Genau 127 Tage nach vorgezogenen Wahlen ist die erste Minderheitsregierung der Niederlande seit dem Zweiten Weltkrieg am Donnerstag vereidigt worden. Im Beisein von Königin Beatrix legten die Mitglieder des gelb-schwarzen Kabinetts den Amtseid auf die Verfassung ab.

Gruppenfoto auf dem Königsschloss

Danach präsentierten sich die drei Frauen und neun Männer der von Mark Rutte geführten Regierung mit der Monarchin zum traditionellen Gruppenfoto auf den Stufen des königlichen Residenzschlosses Huis ten Bosch.

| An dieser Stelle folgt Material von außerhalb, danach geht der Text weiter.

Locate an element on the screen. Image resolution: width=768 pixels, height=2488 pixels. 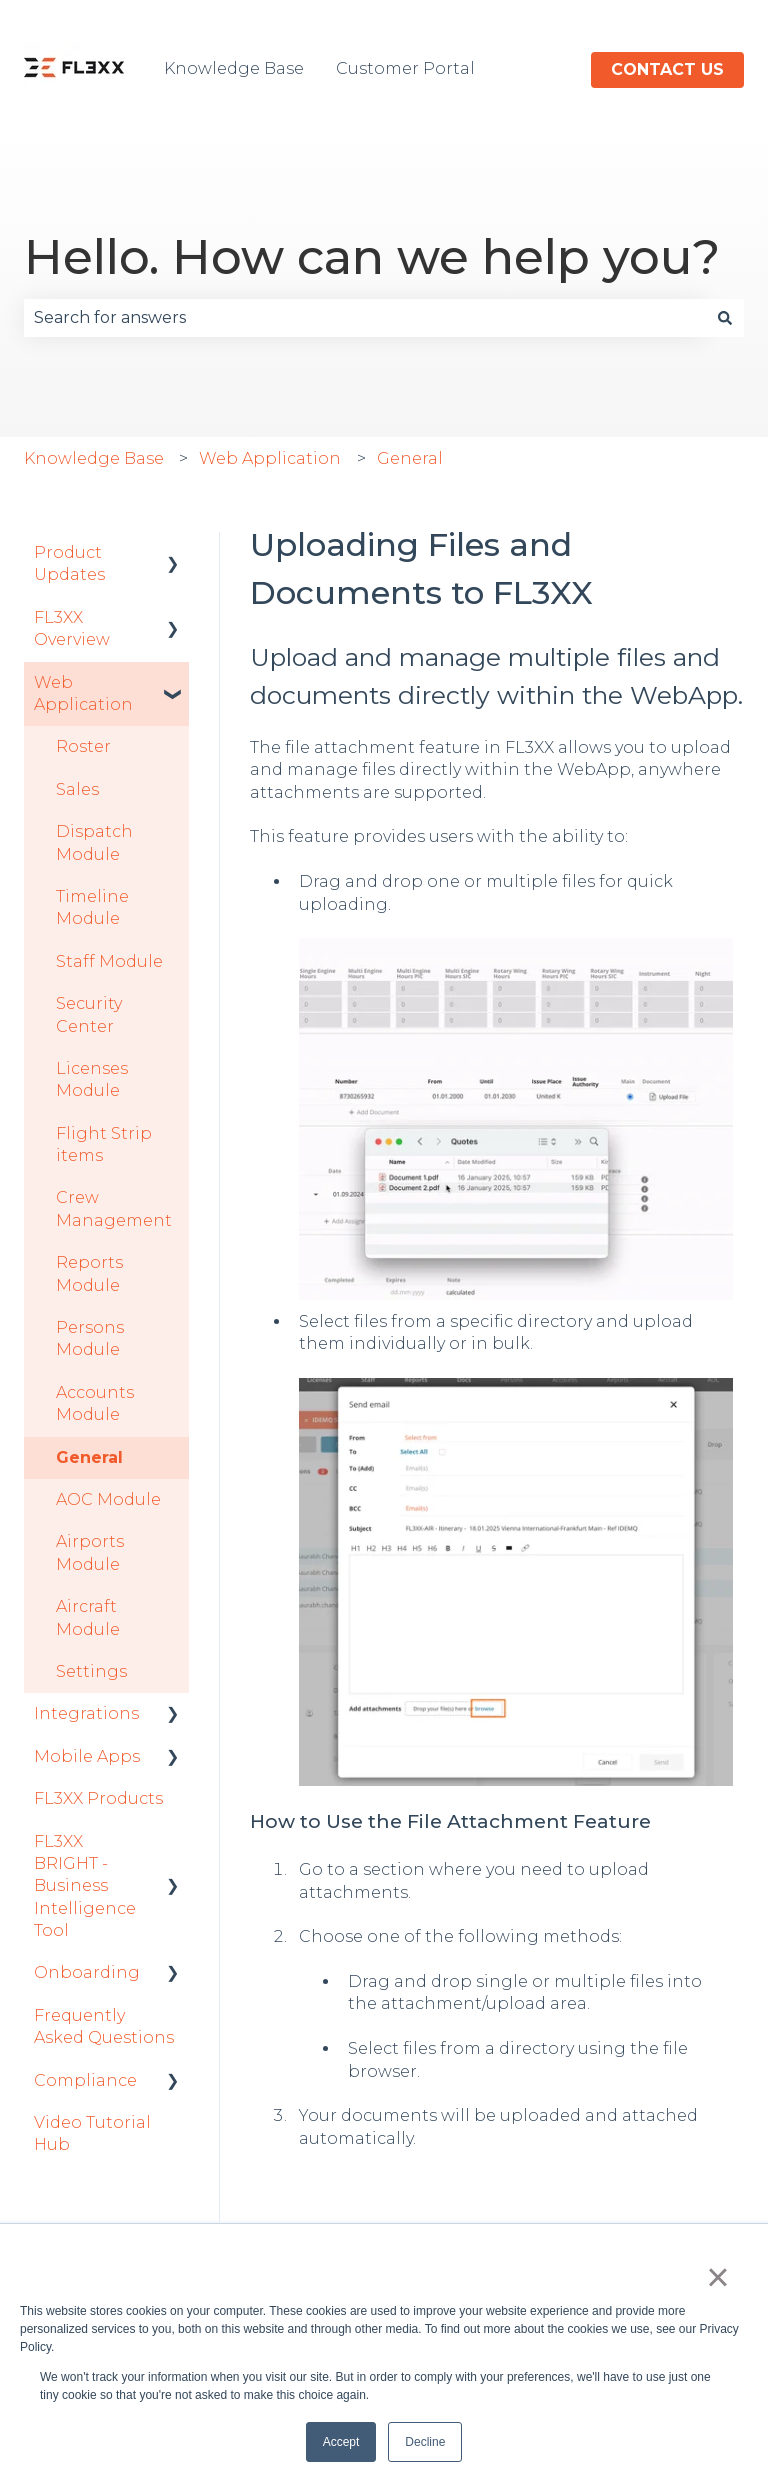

Mit Ministerpräsident Rutte steht erstmals seit 1918 wieder ein Liberaler an der Spitze eines Kabinetts in Den Haag. Vizeregierungschef und Wirtschaftsminister ist der bisherige Aussenminister Maxime Verhagen vom Christdemokratischen Appell (CDA).

Das Aussenministerium wird nun von Uri Rosenthal geführt. Der Verwaltungsfachmann gehört Ruttes rechtsliberaler Volkspartei für Freiheit und Demokratie (VVD) an.

Graue Eminenz

Mit der Vereidigung des Kabinetts wurde Wilders endgültig zur Grauen Eminenz der Politik in Den Haag. Das Kabinett aus VVD und CDA kann nicht gegen seinen Willen regieren, denn die zwei Parteien verfügen lediglich über 52 der 150 Mandate im Parlament Tweede Kamer.

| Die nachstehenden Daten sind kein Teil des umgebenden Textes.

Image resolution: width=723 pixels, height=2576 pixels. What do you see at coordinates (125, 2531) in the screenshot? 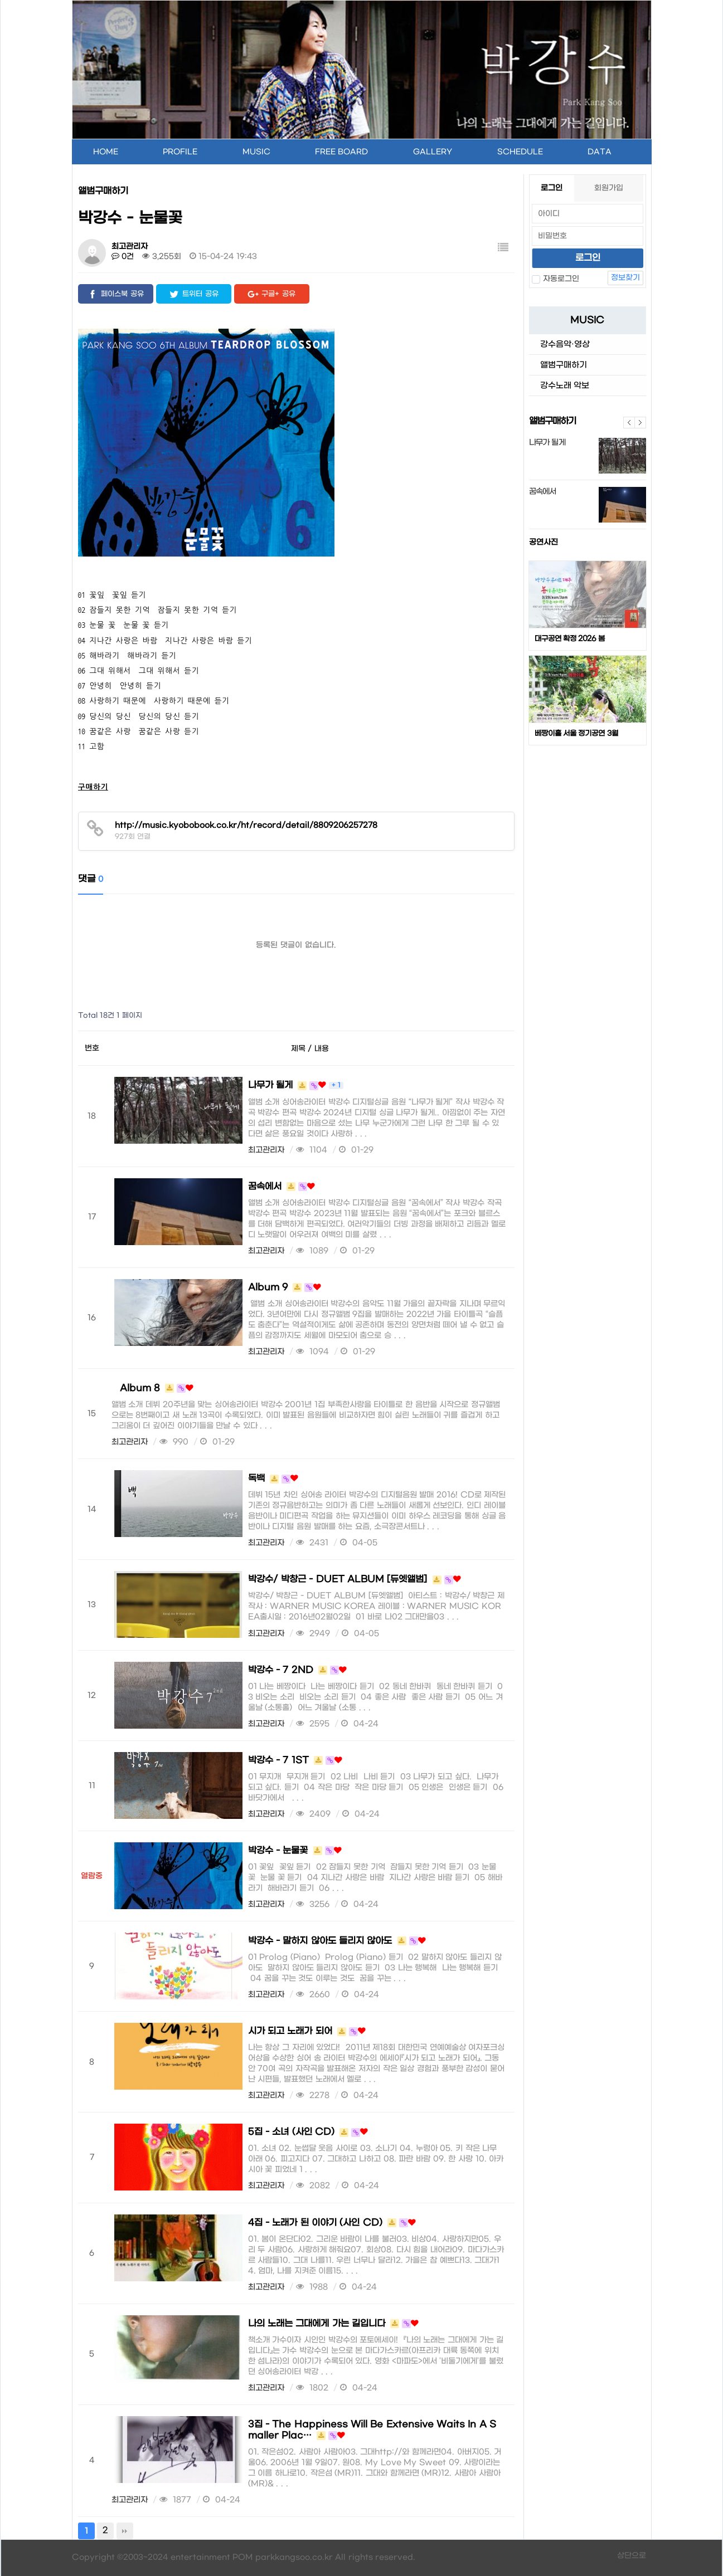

Zusammen mit Wilders' Partei für die Freiheit (PVV), mit dem sie eine Duldungsvereinbarung unterzeichneten, kommen VVD und CDA auf 76 Mandate - also auf die denkbar knappste Mehrheit von einer Stimme.

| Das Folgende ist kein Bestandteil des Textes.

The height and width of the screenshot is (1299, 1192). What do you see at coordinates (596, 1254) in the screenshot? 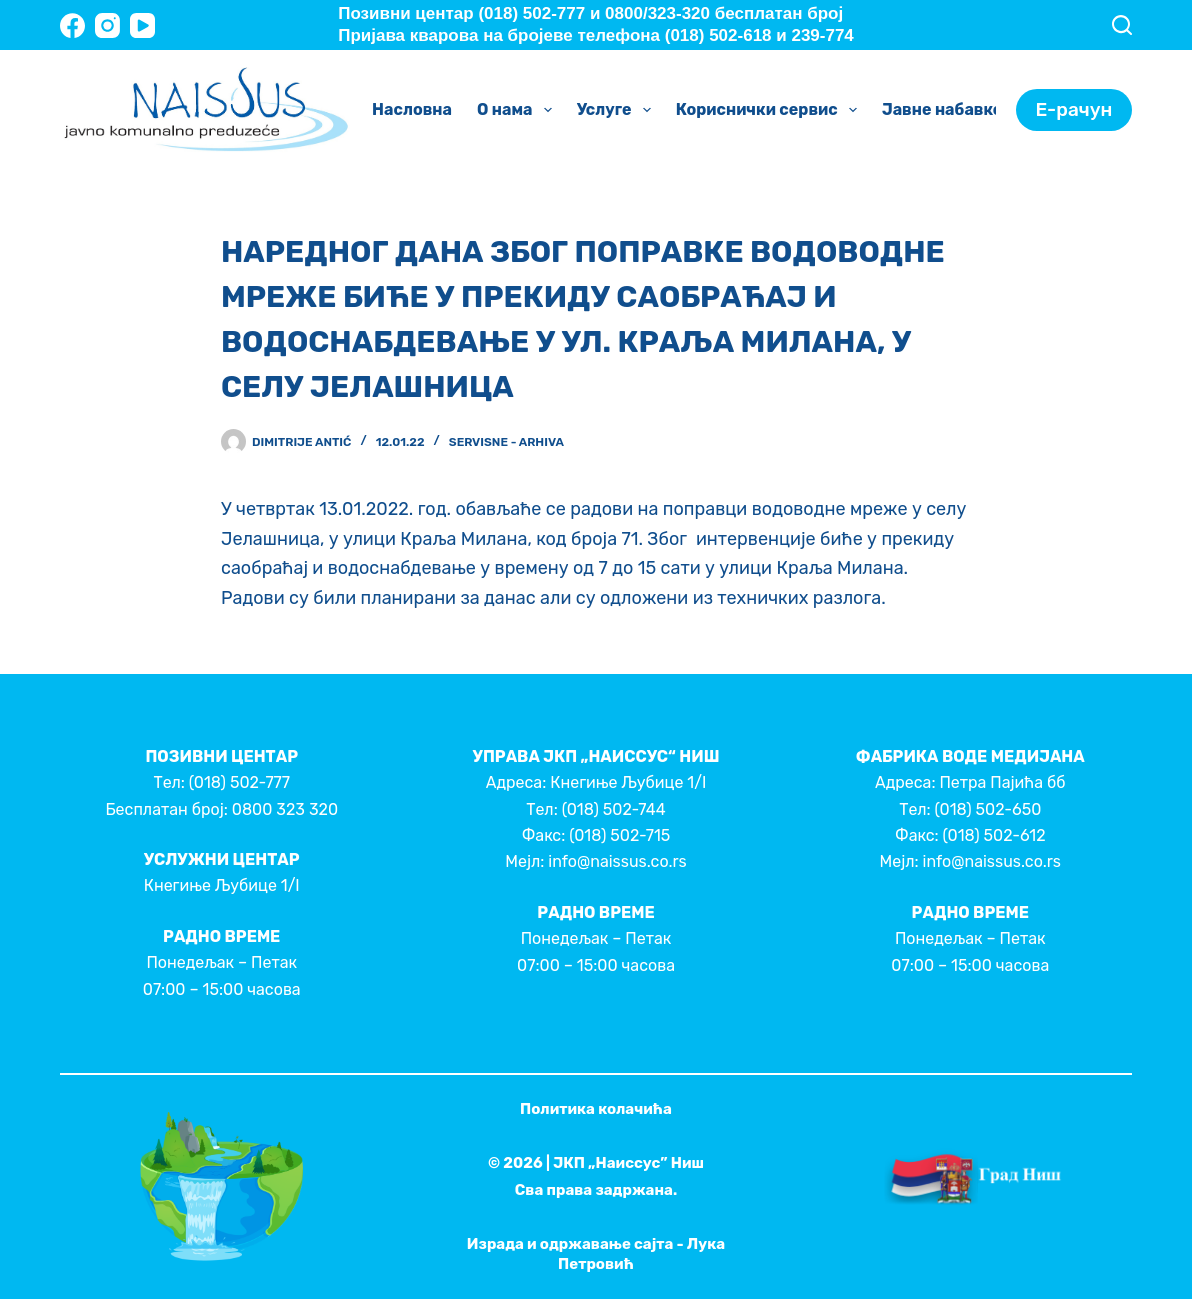
I see `Израда и одржавање сајта - Лука Петровић` at bounding box center [596, 1254].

Im Senat, der Gesetzesvorlagen zurückweisen kann, sind die Regierungsparteien von einer Mehrheit noch weit entfernt. Die PVV ist im Senat bislang nicht vertreten. Das könnte sich aber nach Senatswahlen im März ändern.

Obwohl Wilders nicht direkt an der Regierung beteiligt ist, verfügt er nun über erheblichen Einfluss auf die Politik des Königreichs. Gemäss dem Duldungsabkommen soll in den Niederlanden nun ein generelles Verbot des Ganzkörperschleiers Burka erlassen werden.

Wilders kündigte zudem an, die Einwanderung von Menschen aus islamischen und anderen nichtwestlichen Ländern werde um 50 Prozent zurückgedrängt.

Weniger Entwicklungshilfe - mehr Polizisten

Zu den im Koalitionsvertrag vereinbarten Zielen gehören Einsparungen zur Sanierung des Staatshaushalts in Höhe von 18 Milliarden Euro. Unter anderem sollen die Entwicklungshilfe und die EU-Beiträge der Niederlande gekürzt werden. Das Parlament und der Beamtenapparat sollen verkleinert werden.

Zugleich sollen 3000 Polizisten zusätzlich eingestellt werden. Zusätzliche Mittel will die Regierung in den Bau von Schnellstrassen stecken, und das Tempolimit auf Autobahnen soll von 120 auf 130 Stundenkilometer steigen.

Im sozialen Bereich, wo Wilders oft eher linke Positionen bezieht, soll mehr Geld für die Altenfürsorge ausgegeben werden. Zudem soll das Rentenalter nicht mehr auf 67, sondern vorerst nur auf 66 Jahre erhöht werden.

Freuen können sich in Holland auch viele Raucher: Das Paffen soll in kleinen Kneipen mit weniger als 70 Quadratmeter Grundfläche wieder erlaubt werden. Hingegen sollen sogenannte Coffeeshops, in denen bislang das Haschischrauchen geduldet wird, in Mitglieder- Clubs umgewandelt werden.